The EP, as every other democratic parliament, has foremost Legislative, Budgetary and Supervisory roles. MEPs are responsible for the legislative role of the European Union through the adaption and modification of the European laws. They adapt the EU budget and supervise its expenditure. Two additional roles are characteristic for the European Parliament – the Relations with national parliaments, through regular joint to the parliamentary assembly work, and the role of the defender of the Human rights and democracy, as the fundamental right in the EU. The EP elects also the President of the European Commission.
The tasks of MEPS
It is important to understand that the MEPs represent their political affiliations and not their national interests. In that sense are the MEPs in the period 2009/2014 organized into 7 political groups and 20 parliamentary committees. Each Parliamentary committee consists of between 24 and 76 MEPs. The work of MEPS is, due to the complicity of their responsibilities, divided between Parliaments in Strasburg, where the plenary sessions take place, Brussels, where they attend meetings of the parliamentary committees and political groups, and additional plenary sessions and their own constituencies.

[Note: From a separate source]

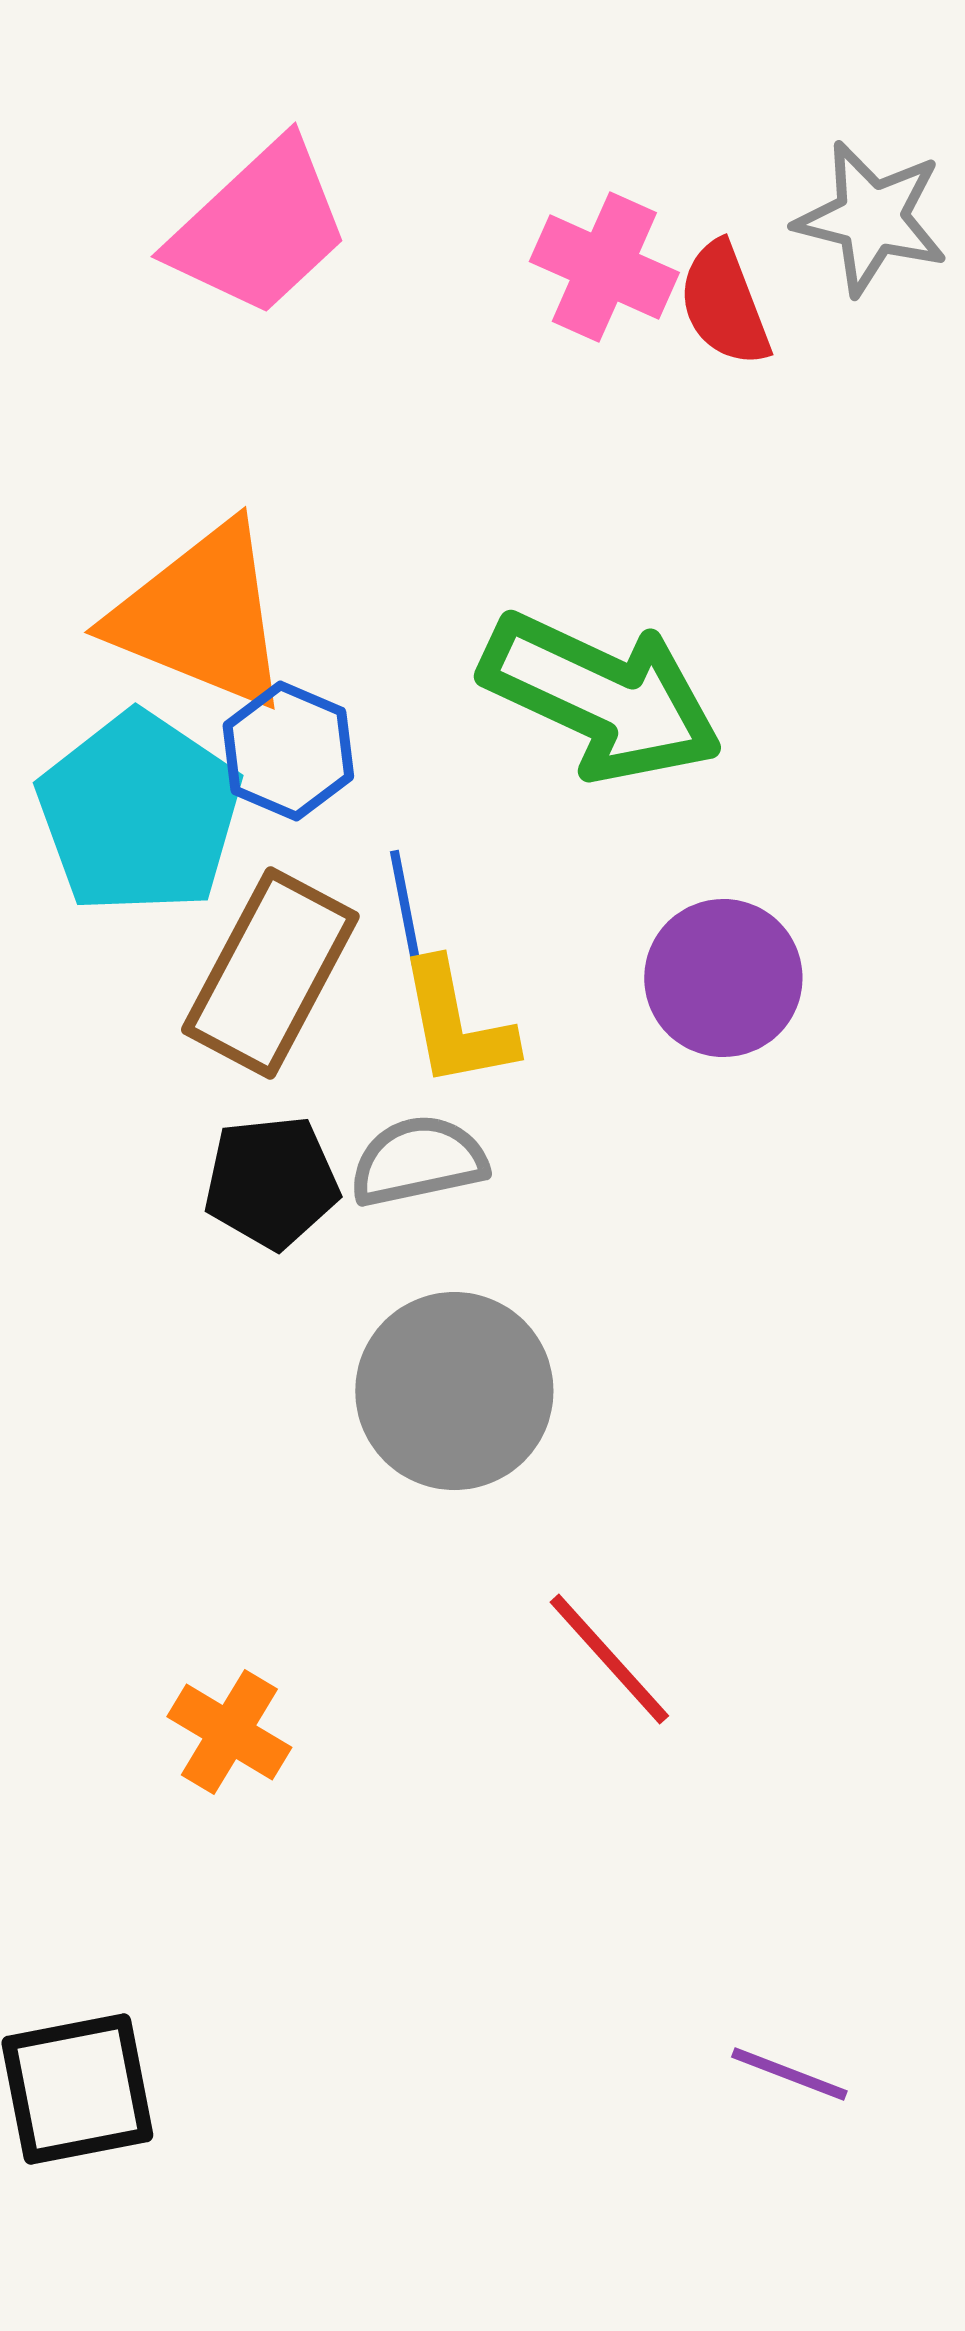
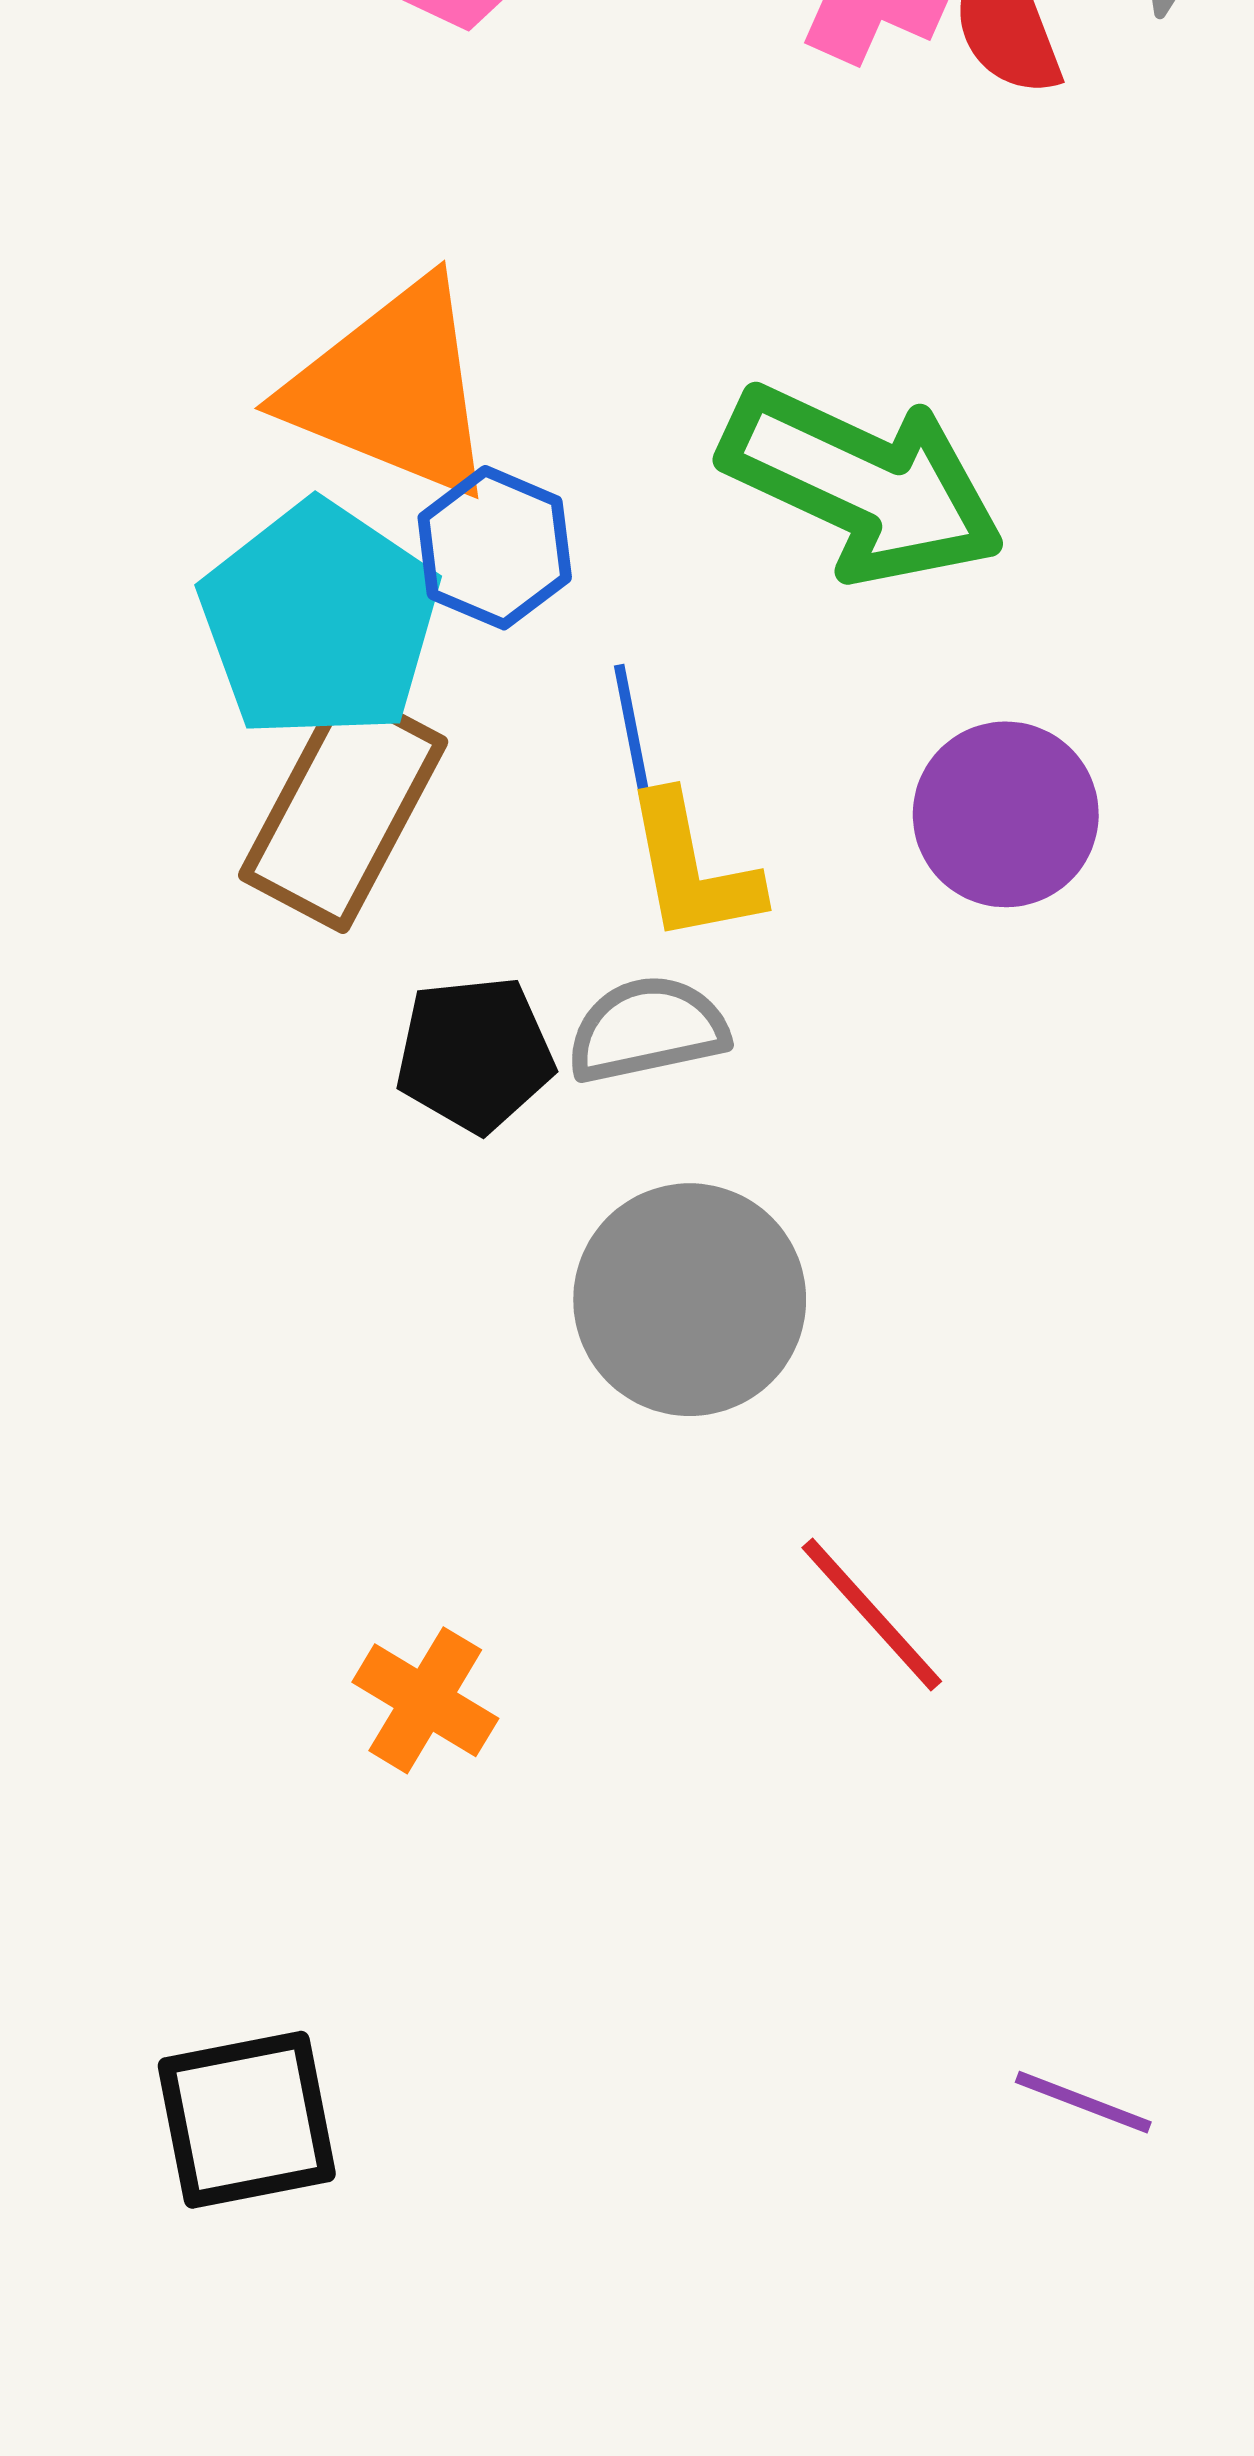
brown rectangle: (270, 973) -> (343, 809), moved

Difference between EU, EP and EC
While the role of the EU is at the first place of legislative nature, the role of the European Commission (EC) is executive. The main roles of the Commission are to define objectives and priorities for further EU development, to propose legislation to Parliament and Council, to manage and implement the EU budget policies and, together with the Court of Justice, to enforce the European Law and to represent the EU as a one entity outside Europe. The EC fulfills these duties by promoting the EU general interest, by being a part of a decision-making process, by supervising the implementation of the Treaties and European law and by managing the common policies and funds. The EC team is represented by 27 Commissioners – the EC President and 26 more Commissioners. One representative per Member State country is elected for the period of five years. Their work is supported by 23.000 staff members in directorates-general (DGs) or services and divided between its headquarters in Brussels, offices in Luxembourg and the Delegations of the EC.